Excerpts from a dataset
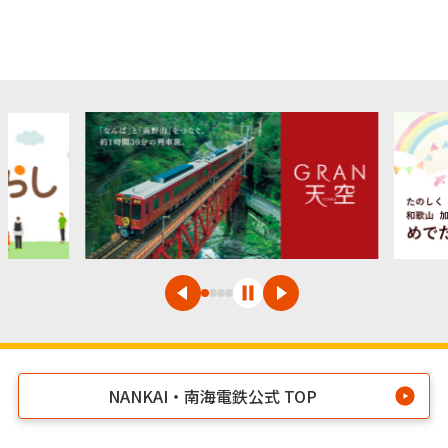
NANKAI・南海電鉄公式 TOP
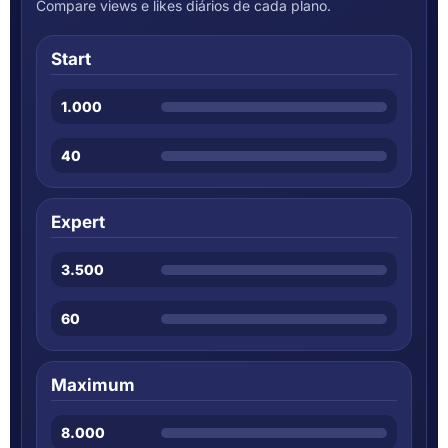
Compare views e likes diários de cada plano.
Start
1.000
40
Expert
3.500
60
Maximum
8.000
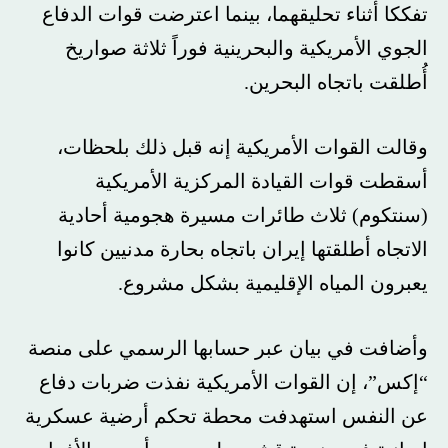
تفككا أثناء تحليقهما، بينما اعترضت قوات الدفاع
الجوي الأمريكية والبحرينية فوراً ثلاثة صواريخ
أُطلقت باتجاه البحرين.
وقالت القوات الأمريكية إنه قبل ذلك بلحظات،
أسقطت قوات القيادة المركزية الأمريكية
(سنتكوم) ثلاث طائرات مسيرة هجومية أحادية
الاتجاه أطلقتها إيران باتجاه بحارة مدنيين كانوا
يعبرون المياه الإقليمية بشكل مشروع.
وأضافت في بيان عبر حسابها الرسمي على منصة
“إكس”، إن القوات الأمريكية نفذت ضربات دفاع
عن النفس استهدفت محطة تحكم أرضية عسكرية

...

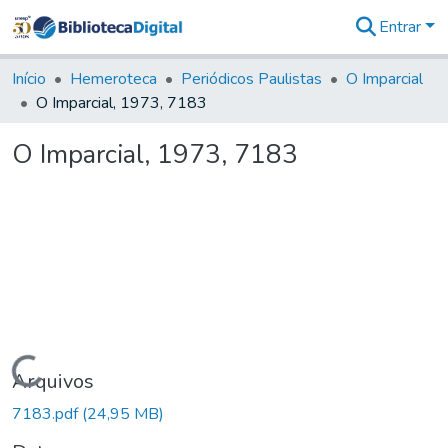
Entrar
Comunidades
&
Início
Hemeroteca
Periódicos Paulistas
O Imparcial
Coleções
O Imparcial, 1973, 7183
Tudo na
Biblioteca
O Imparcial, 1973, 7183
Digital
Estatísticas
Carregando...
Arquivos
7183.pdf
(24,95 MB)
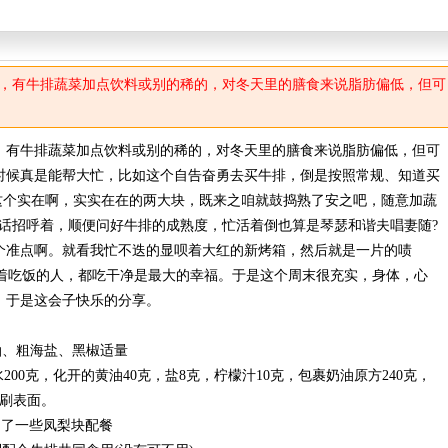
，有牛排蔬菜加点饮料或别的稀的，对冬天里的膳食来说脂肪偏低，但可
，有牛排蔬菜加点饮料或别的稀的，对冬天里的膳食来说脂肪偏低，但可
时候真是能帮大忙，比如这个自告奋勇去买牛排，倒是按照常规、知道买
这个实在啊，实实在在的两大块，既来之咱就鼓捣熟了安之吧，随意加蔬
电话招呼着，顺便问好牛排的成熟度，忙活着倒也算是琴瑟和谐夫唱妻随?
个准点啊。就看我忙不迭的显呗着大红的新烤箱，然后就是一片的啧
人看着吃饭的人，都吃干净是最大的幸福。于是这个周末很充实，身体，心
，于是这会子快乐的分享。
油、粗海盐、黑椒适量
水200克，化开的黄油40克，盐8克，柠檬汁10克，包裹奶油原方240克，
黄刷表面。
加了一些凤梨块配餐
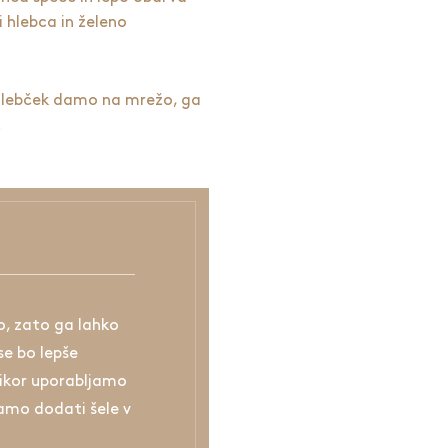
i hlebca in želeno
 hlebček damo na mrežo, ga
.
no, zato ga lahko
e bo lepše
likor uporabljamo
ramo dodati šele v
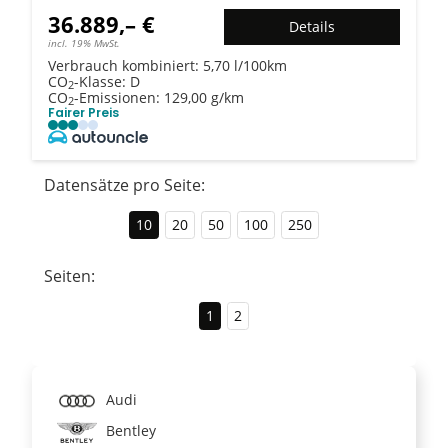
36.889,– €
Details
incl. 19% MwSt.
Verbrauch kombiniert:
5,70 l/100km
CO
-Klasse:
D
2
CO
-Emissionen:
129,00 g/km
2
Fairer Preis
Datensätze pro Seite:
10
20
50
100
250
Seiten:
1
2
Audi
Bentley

■ **EXERCISE AIM**: Your answer must be the lines above from the one holding "NANKAI・南海電鉄公式 TOP" up to and including the one holding "عن النفس استهدفت محطة تحكم أرضية عسكرية", exact and with no pictures.

■ **EXERCISE RESULT**:
NANKAI・南海電鉄公式 TOP
Compare views e likes diários de cada plano.
Start
1.000
40
Expert
3.500
60
Maximum
8.000
تفككا أثناء تحليقهما، بينما اعترضت قوات الدفاع
الجوي الأمريكية والبحرينية فوراً ثلاثة صواريخ
أُطلقت باتجاه البحرين.
وقالت القوات الأمريكية إنه قبل ذلك بلحظات،
أسقطت قوات القيادة المركزية الأمريكية
(سنتكوم) ثلاث طائرات مسيرة هجومية أحادية
الاتجاه أطلقتها إيران باتجاه بحارة مدنيين كانوا
يعبرون المياه الإقليمية بشكل مشروع.
وأضافت في بيان عبر حسابها الرسمي على منصة
“إكس”، إن القوات الأمريكية نفذت ضربات دفاع
عن النفس استهدفت محطة تحكم أرضية عسكرية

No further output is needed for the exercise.